ARQ 531 may provide benefit to patients harboring the C481S mutation as it inhibits BTK independent of the mutational status at the C481 residue. The emergence of resistance to irreversible BTK inhibitors has led to a population of patients with very poor outcomes in need of new treatment options.
The need for treatments to address this resistance was addressed in a February 2017 Journal of Clinical Oncology study from researchers at The Ohio State University. This work identified a significant increase in the number of Chronic Lymphocytic Leukemia (CLL) patients relapsing after ibrutinib. At year four, roughly 20% of patients on ibrutinib clinically progressed. Of these patients who relapsed, approximately 85% had acquired the C481S mutation. Additionally, these mutations were detected, on average, about nine months before a relapse. This work highlights the emergence of a patient population requiring new treatment options beyond irreversible BTK inhibitors.

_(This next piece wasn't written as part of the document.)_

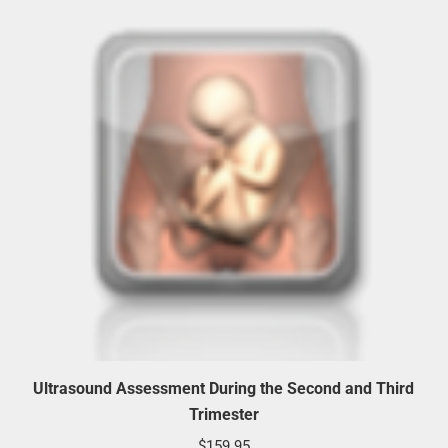
Ultrasound Assessment During the Second and Third
Trimester
$
159.95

Given the role of BTK in B-cell malignancies including B-cell lymphomas, chronic lymphocytic leukemia and Waldenstrom’s macroglobulinemia, initial clinical trials will enroll (or have enrolled) patients refractory to current therapeutic options. The phase 1a portion of the clinical trial, initiated in July of 2017, is a dose escalation study open to all relapsed or refractory patients, with the aim of establishing a recommended dose. Upon completion of the phase 1a trial, the company plans to identify a recommended phase 2 dose and initiate mutiple expansion cohorts including patients with the C481S mutation who have progressed on an irreversible BTK inhibitor, such as ibrutinib. The goal of the phase 1b study will be to establish proof-of-concept and convincing signs of clincal activity.